What you have to do — Nothing but the lines from the one containing "Image resolution: width=980, height=1491." to the end of the records that follow should be transcribed, each exactly, with the pictures left out.

Extracted records Start Marker

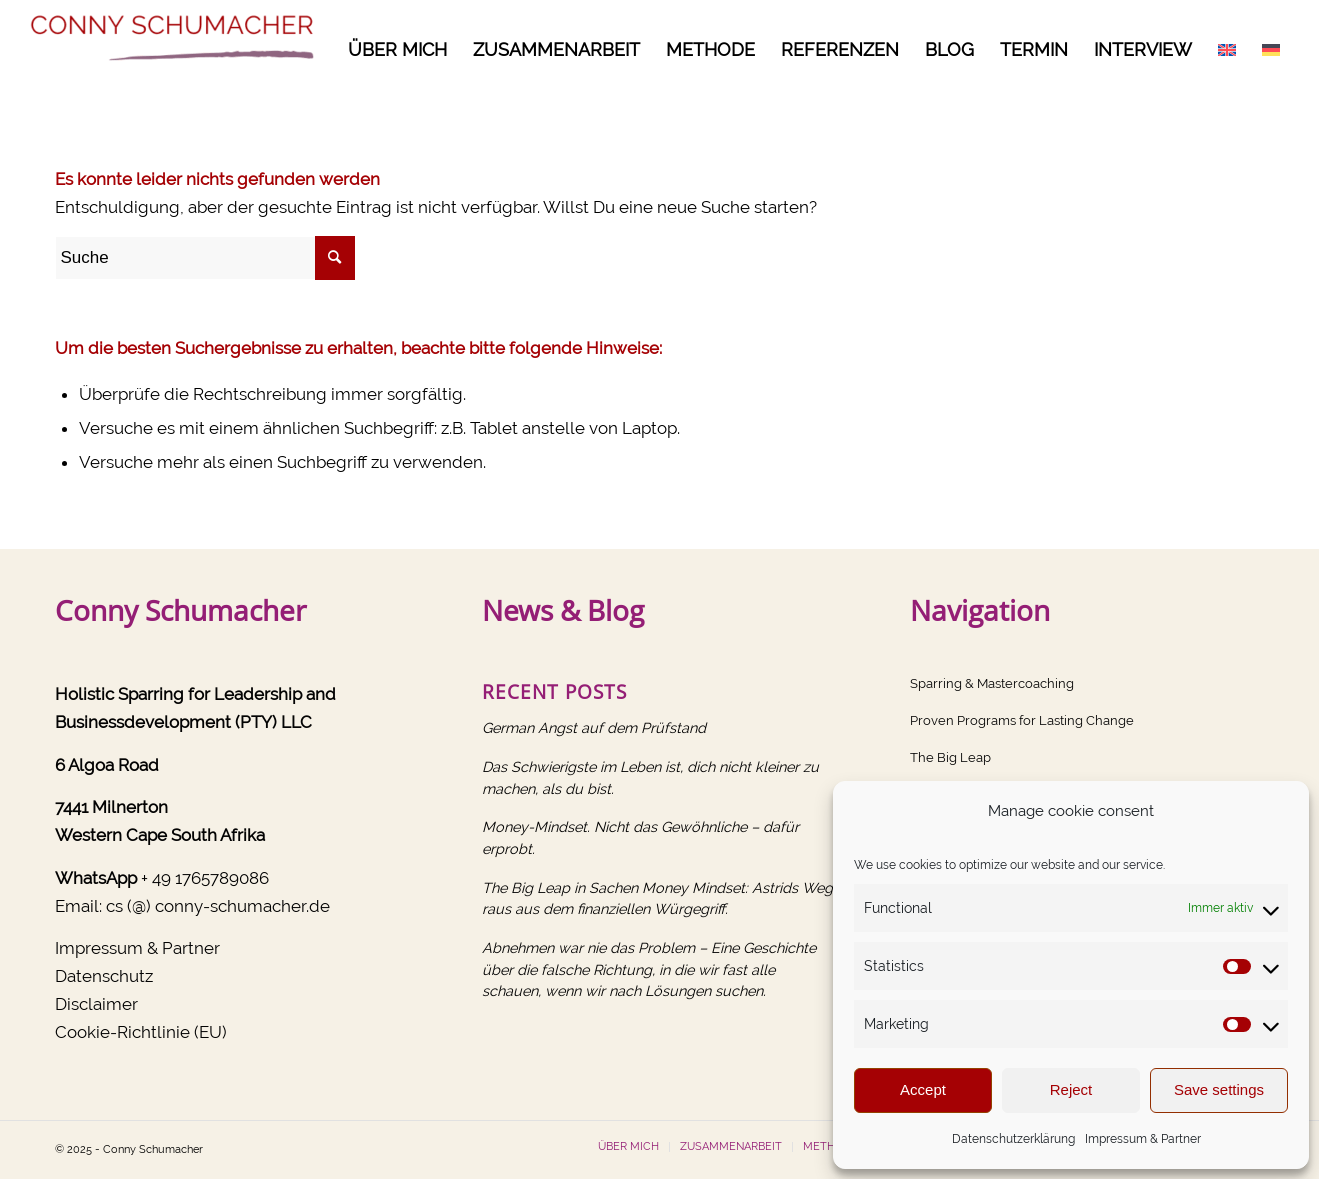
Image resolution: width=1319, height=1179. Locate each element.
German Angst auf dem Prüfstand (594, 727)
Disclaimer (96, 1004)
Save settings (1219, 1089)
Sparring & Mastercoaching (992, 683)
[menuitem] (397, 50)
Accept (923, 1089)
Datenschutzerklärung (1013, 1139)
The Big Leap (950, 757)
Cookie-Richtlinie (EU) (141, 1032)
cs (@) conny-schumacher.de (218, 906)
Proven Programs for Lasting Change (1022, 720)
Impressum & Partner (1143, 1139)
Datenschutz (104, 976)
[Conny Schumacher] (176, 50)
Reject (1071, 1089)
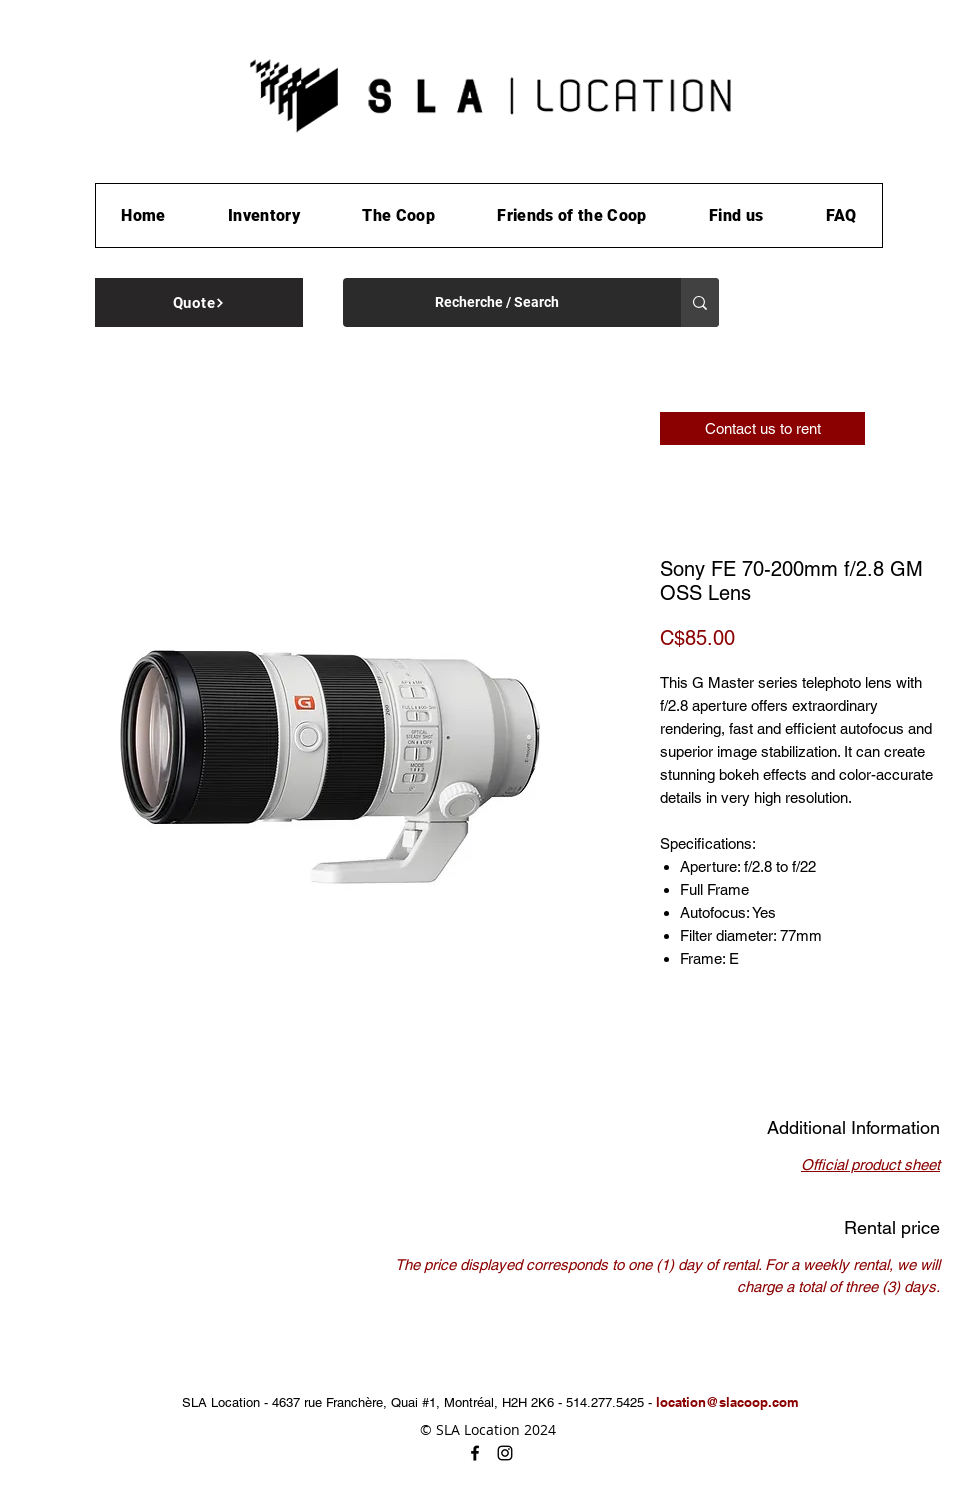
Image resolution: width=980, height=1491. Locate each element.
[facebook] (475, 1453)
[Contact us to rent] (762, 428)
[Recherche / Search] (497, 302)
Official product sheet (870, 1164)
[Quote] (199, 302)
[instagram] (505, 1453)
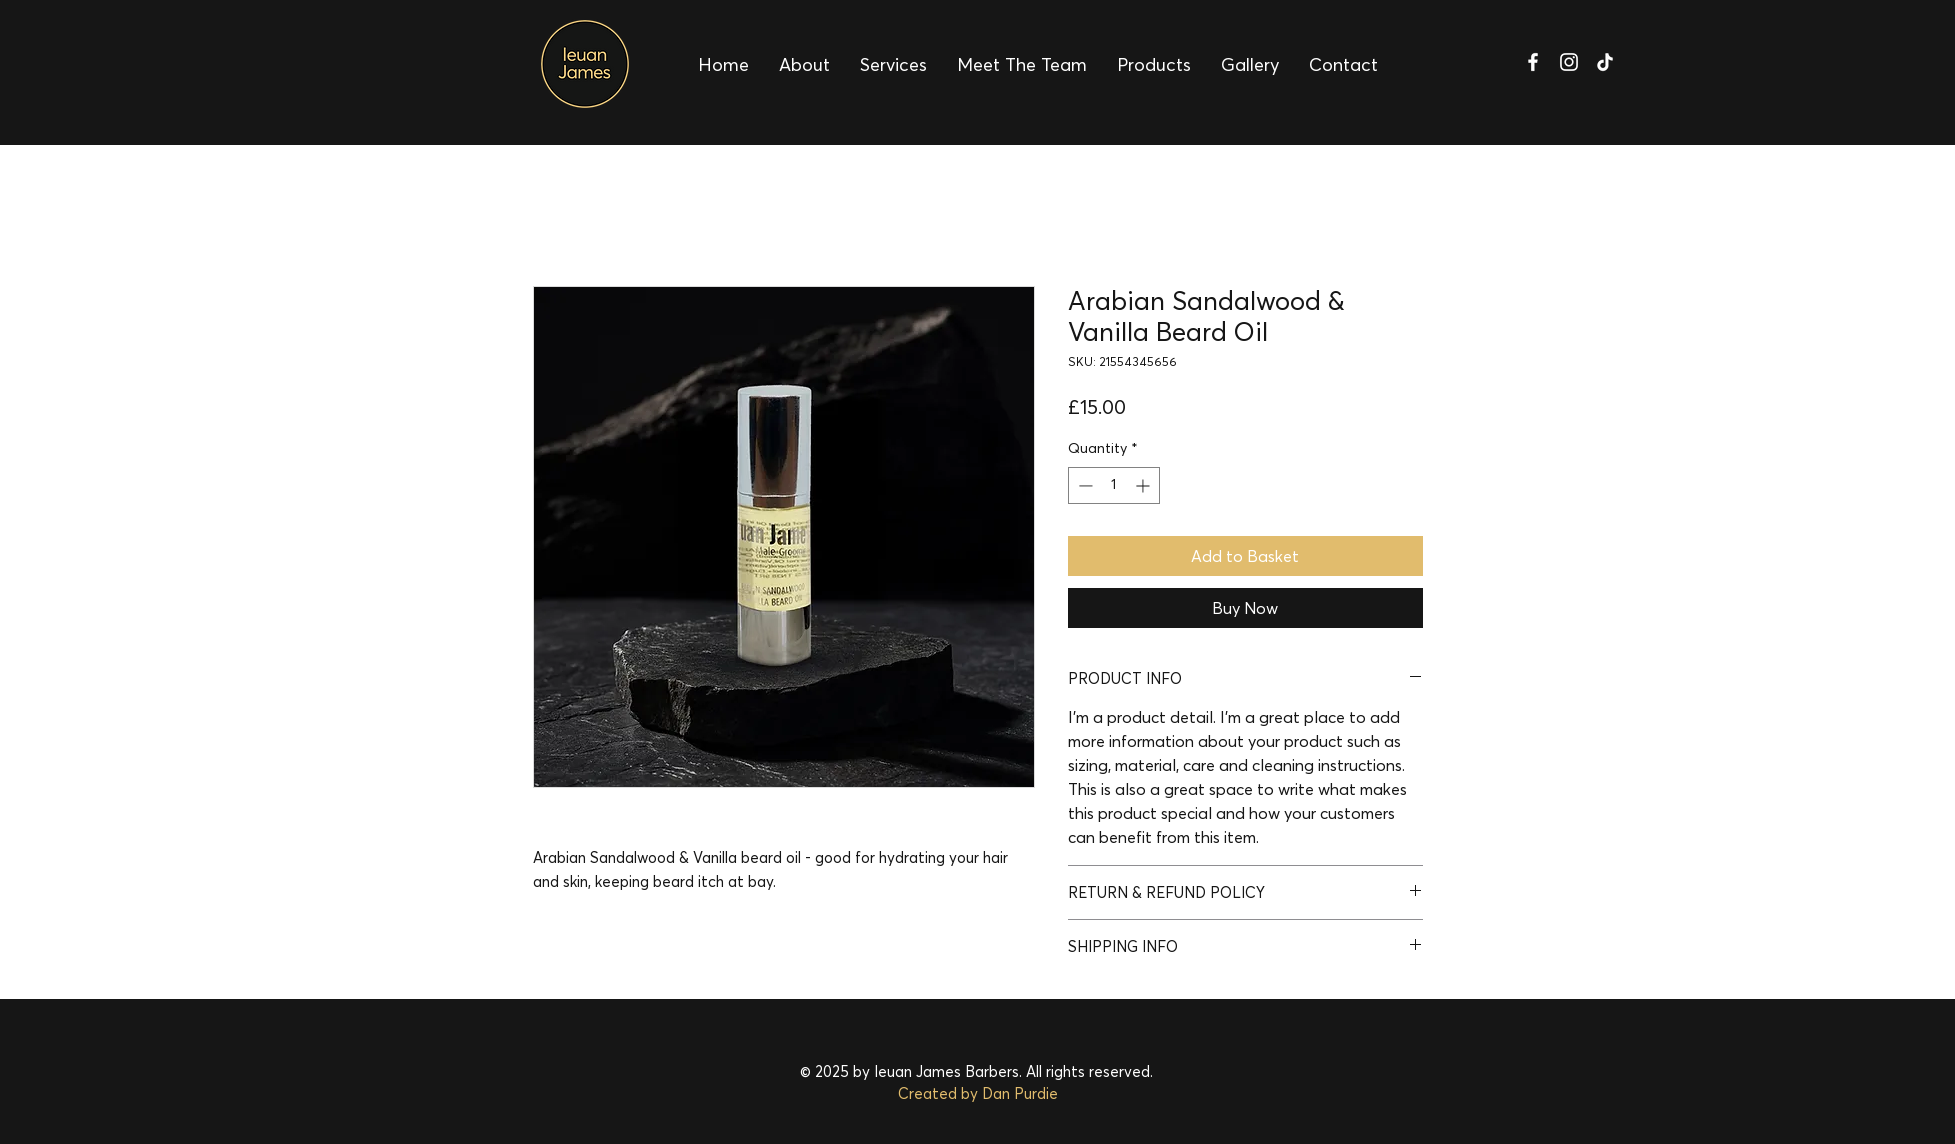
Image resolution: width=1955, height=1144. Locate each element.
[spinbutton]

Extracted records End Marker

Task answer —
Image resolution: width=980, height=1491. Locate each element.
[facebook] (475, 1453)
[Contact us to rent] (762, 428)
[Recherche / Search] (497, 302)
Official product sheet (870, 1164)
[Quote] (199, 302)
[instagram] (505, 1453)
Image resolution: width=1955, height=1144. Locate each element.
[spinbutton]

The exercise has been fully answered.